Na mesma ocasião, o general Augusto Heleno, então chefe do Gabinete de Segurança Institucional (GSI), reforçou a necessidade de “virar a mesa” antes do resultado das urnas. Ele teria argumentado que agir rapidamente era essencial para evitar os desdobramentos das eleições. Heleno também foi indiciado nesta semana e sua defesa ainda não se manifestou.
Segundo a Polícia Federal, o episódio mais significativo teria ocorrido em 22 de novembro de 2022, quando a coligação formada por PL, Republicanos e Progressistas entrou com uma ação no TSE com o objetivo de anular votos de diversas urnas utilizadas nas eleições daquele ano.
A PF também relatou que o comitê de campanha de Bolsonaro, que havia sido alugado pelo PL, continuou a ser utilizado por aliados do ex-presidente após as eleições, com alguns defendendo a “possibilidade de uma intervenção militar”. Valdemar Costa Neto, presidente do PL, não se pronunciou sobre o indiciamento. Já o senador Rogério Marinho (PL-RN), líder da oposição no Senado, afirmou que os indiciamentos são uma forma de perseguição política.
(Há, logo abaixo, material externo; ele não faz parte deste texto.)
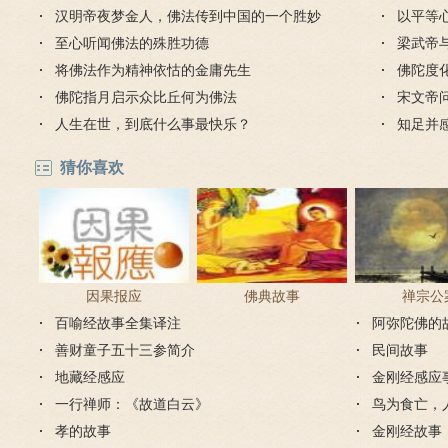
汉明帝夜梦金人，佛法传到中国的一个胜妙
以平等
缘起
至心听闻佛法的殊胜功德
梁武帝
将佛法作为精神依怙的金庸先生
是哪个
佛陀度
佛陀指月启示众比丘何为佛法
宋文帝
人生在世，到底什么事最快乐？
知足并
猜你喜欢
因果报应
佛典故事
禅宗公
百喻经故事全集译注
阿弥陀佛的
善财童子五十三参简介
民间故事
地藏经感应
金刚经感应
一行禅师：《故道白云》
鸟为食亡，
孝的故事
金刚经故事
O indiciamento de Valdemar Costa Neto, presidente do PL, partido de Bolsonaro, estaria pautado em um suposto financiamento do partido a uma estrutura voltada a promover alegações de supostas fraudes nas urnas eletrônicas. Fontes ligadas à investigação apontam para uma pressão de Bolsonaro e de seu grupo para que isso ocorresse por meio do partido. Essa estratégia buscava legitimar manifestações que ocorreram em frente a instalações militares, nos acampamentos, nos quais apoiadores do ex-presidente se manifestavam.